I would rather restart from scratch (using parts of the SRFI 204
document that won't go away, of course).
Other projects currently have priority for me, though. As for a
pattern matcher, more important than the SRFI 204 matcher would IMO be
type-safe pattern matchers because they can express problems more
clearly. What I have in mind is a facility to define union types. With
each union type comes a specific matcher that can be used to
destructure values of the union type. This is usually what to do; one
generally doesn't want to destructure arbitrary types, what SRFI 204
offers.
Am Fr., 7. Jan. 2022 um 15:44 Uhr schrieb John Cowan <xxxxxx@ccil.org>:
>
> Can you send out your usual set of open threads?

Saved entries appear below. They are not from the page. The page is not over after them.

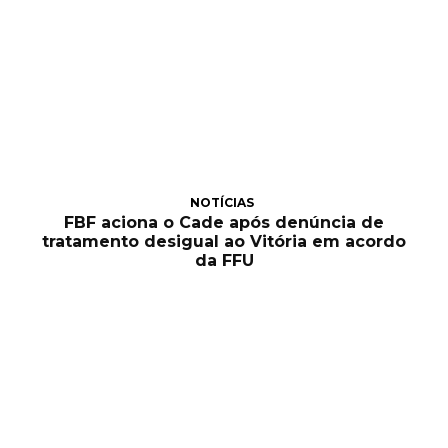
NOTÍCIAS
FBF aciona o Cade após denúncia de
tratamento desigual ao Vitória em acordo
da FFU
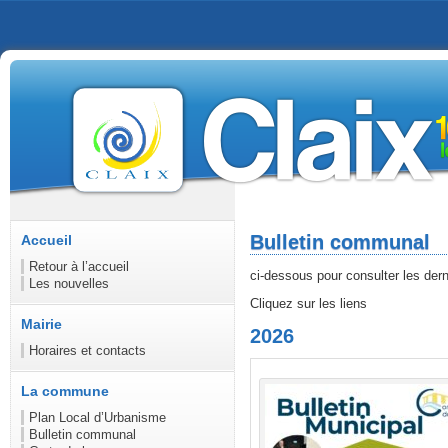
Bulletin communal
Accueil
Retour à l’accueil
ci-dessous pour consulter les der
Les nouvelles
Cliquez sur les liens
Mairie
2026
Horaires et contacts
La commune
Plan Local d’Urbanisme
Bulletin communal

I'm willing to summarize them.
>
> On Thu, Jan 6, 2022 at 8:40 PM Arthur A. Gleckler <xxxxxx@speechcode.com> wrote:
>>
>> Hello, Felix and Marc (and SRFI-204 subscribers). The first draft of SRFI 204 was published 540 days ago today. I've been relaxed about the ninety-day SRFI limit, but 540 days is far too long, and there has been no public progress since July, if I'm not mistaken.
>>
>> We need to decide soon whether this important SRFI will be withdrawn, or whether we will recruit someone else to take over. I'm open to either option, or to a new draft.
>>
>> If there has been no public progress in one of these directions by February 1st, I'm going to mark the SRFI withdrawn. We can always start a new version, without losing any work, once someone truly has the time to work on it.
>>
>> Thanks for all of your work on this SRFI so far.